At my university, these discussions have been virtually constant. Our program heavily relies on self-study, combined with discussion-based classes. We never take tests, but rather have to hand in original assignment work. Right after ChatGPT launched, many students I know started using it. Some professors even encouraged us to use the tool to debug our code. At the same time, students have been flagged down for the submission of non-original, AI-generated work. The problem of students submitting AI-generated work disguised as their own might have been fixed: OpenAI itself released an AI-text qualifier this week.
Even though this might put a stop to students submitting AI-generated work, we still don’t have an answer to the question: is using ChatGPT’s work plagiarizing? Some people say it is, because obviously: you didn’t write it yourself. Others find it important to factor in the relationship between the quality of input and output. What you get out of the tool is about as good as you put in. Meaning, if you have a fundamental understanding of a topic, you can ask the AI a great question and direct it to improve its output. If you have no clue whatsoever though, you won’t be able to correct the output, which will leave you with a bad text and a net learning effect of 0.

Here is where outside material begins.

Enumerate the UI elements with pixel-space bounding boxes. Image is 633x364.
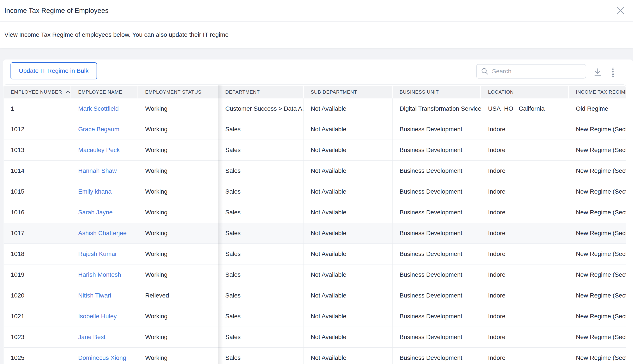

AI is here to stay. Which tasks us with finding answers to difficult questions. For now, most students I know agree that using without critical thinking will only undermine your own learning. You are wasting your own time, that of your fellow students, and frankly: a lot of money too. (Can you tell what my opinion is 😉)
However, this is at a university with a strong focus on the development of metacognition, at which students know the importance of agency over their learning process. I doubt that the average opinion will be the same at universities where you sit in a lecture hall for weeks, then crunch for an exam, and memorize things you’ll never use again.
Underneath the surface of all these questions on how to deal with AI in schools and universities is a bigger question:
What is still useful to learn and do?
For the first time in my life, I’m actually not super sure. I have some intuitions about emotional intelligence, spiritual development, forming meaningful connections, learning to be of service to others, and learning to collaborate with AI. But I also have a lot of questions.
How we are protecting each other from the discriminatory and limited biases AI has? How we are going to value and pay each other for labor when AI can do so many things so much faster and better? If usefulness becomes less relevant, what should we then value? Or what do I want to value?
For now, I have one answer: it helps to write about these doubts. It helps to talk about these fears. I encourage you to do the same.